Prompt:
Every record below is to be restated verbatim, though its images are not.

Provided data:
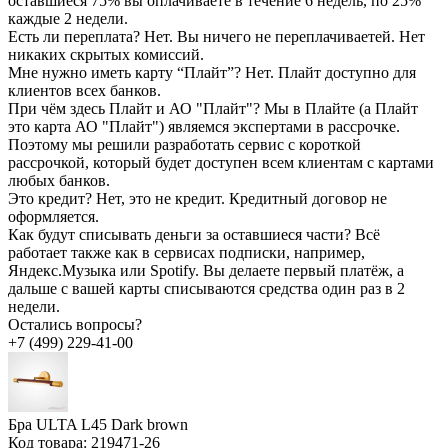
оставшиеся 75% вы оплачиваете в течение 6 недель, по 25%
каждые 2 недели.
Есть ли переплата?
Нет. Вы ничего не переплачиваетей. Нет
никаких скрытых комиссий.
Мне нужно иметь карту “Плайт”?
Нет. Плайт доступно для
клиентов всех банков.
При чём здесь Плайт и АО "Плайт"?
Мы в Плайте (а Плайт
это карта АО "Плайт") являемся экспертами в рассрочке.
Поэтому мы решили разработать сервис с короткой
рассрочкой, который будет доступен всем клиентам с картами
любых банков.
Это кредит?
Нет, это не кредит. Кредитный договор не
оформляется.
Как будут списывать деньги за оставшиеся части?
Всё
работает также как в сервисах подписки, например,
Яндекс.Музыка или Spotify. Вы делаете первый платёж, а
дальше с вашей карты списываются средства один раз в 2
недели.
Остались вопросы?
+7 (499) 229-41-00
Бра ULTA L45 Dark brown
Код товара:
219471-26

Your response:
оставшиеся 75% вы оплачиваете в течение 6 недель, по 25%
каждые 2 недели.
Есть ли переплата?
Нет. Вы ничего не переплачиваетей. Нет
никаких скрытых комиссий.
Мне нужно иметь карту “Плайт”?
Нет. Плайт доступно для
клиентов всех банков.
При чём здесь Плайт и АО "Плайт"?
Мы в Плайте (а Плайт
это карта АО "Плайт") являемся экспертами в рассрочке.
Поэтому мы решили разработать сервис с короткой
рассрочкой, который будет доступен всем клиентам с картами
любых банков.
Это кредит?
Нет, это не кредит. Кредитный договор не
оформляется.
Как будут списывать деньги за оставшиеся части?
Всё
работает также как в сервисах подписки, например,
Яндекс.Музыка или Spotify. Вы делаете первый платёж, а
дальше с вашей карты списываются средства один раз в 2
недели.
Остались вопросы?
+7 (499) 229-41-00
Бра ULTA L45 Dark brown
Код товара:
219471-26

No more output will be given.